The left isn’t any more grounded in reality. Democratic lawmakers on the federal level allow themselves to publicly ruminate on the malignant cabal of moneyed interests secretly pulling society’s most potent levers—armed with stereotypically maniacal whiteboards illustrating the world’s unseen connections. Well after a variety of transparent investigations had disproven the charge, a majority of Democrats continued to believe that Donald Trump “worked with Russia to influence the 2016 election.” As late as 2018, nearly two-thirds of Democrats told YouGov pollsters they believed that “Russia tampered with vote tallies in order to get Donald Trump elected president”—a charge that no serious political actor has ever even alleged.

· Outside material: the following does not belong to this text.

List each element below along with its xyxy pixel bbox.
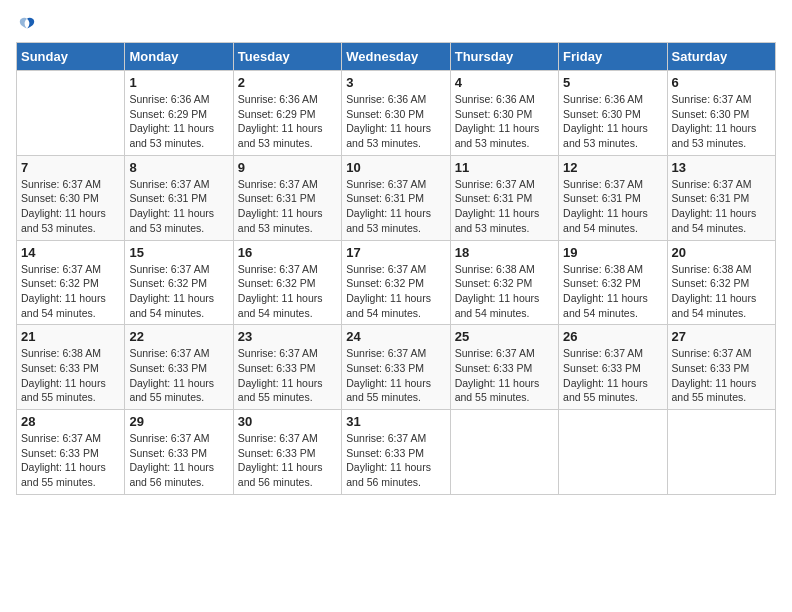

Whether these beliefs are substantiated or not (they’re not) is immaterial. Those who propagate them and claim to believe in them find them satisfying explanations for events they dislike—more satisfying, at least, than the truth. And in a period typified by the uncertainty associated with inflation, there are going to be a lot of events the voting public is going to dislike. They will seek out tidy but immiserating theories of everything that satisfy their desire to believe someone has done this to them. As Richard Hofstadter’s oft-cited book, The Paranoid Style in American Politics, notes, allegations of “planned inflation” reappear periodically in the thought posited by conspiratorial thinkers.
That would be concerning enough if this miserable condition wasn’t accompanied by a variety of more injurious psychological maladies, many of which are already pronounced as a result of the country’s efforts to combat the spread of COVID-19.
In the infernal year 2020, drug-overdose deaths in the United States spiked by a staggering 30 percent, reaching a record 93,000. According to the CDC, suspected suicide attempts spiked dramatically—particularly among adolescents. Loneliness and social isolation contributed to a national mental-health crisis that has yet to abate even as pandemic-related restrictions recede. All these conditions would only be exacerbated by a lack of public confidence in the currency we carry around in our wallets.
In an America beset by paranoia, a crisis of confidence in the tender backed only by the full faith and credit of the United States is a scary prospect. Hopefully, our elected officials understand that the risk associated with rising consumer prices doesn’t begin and end with the 2022 midterms.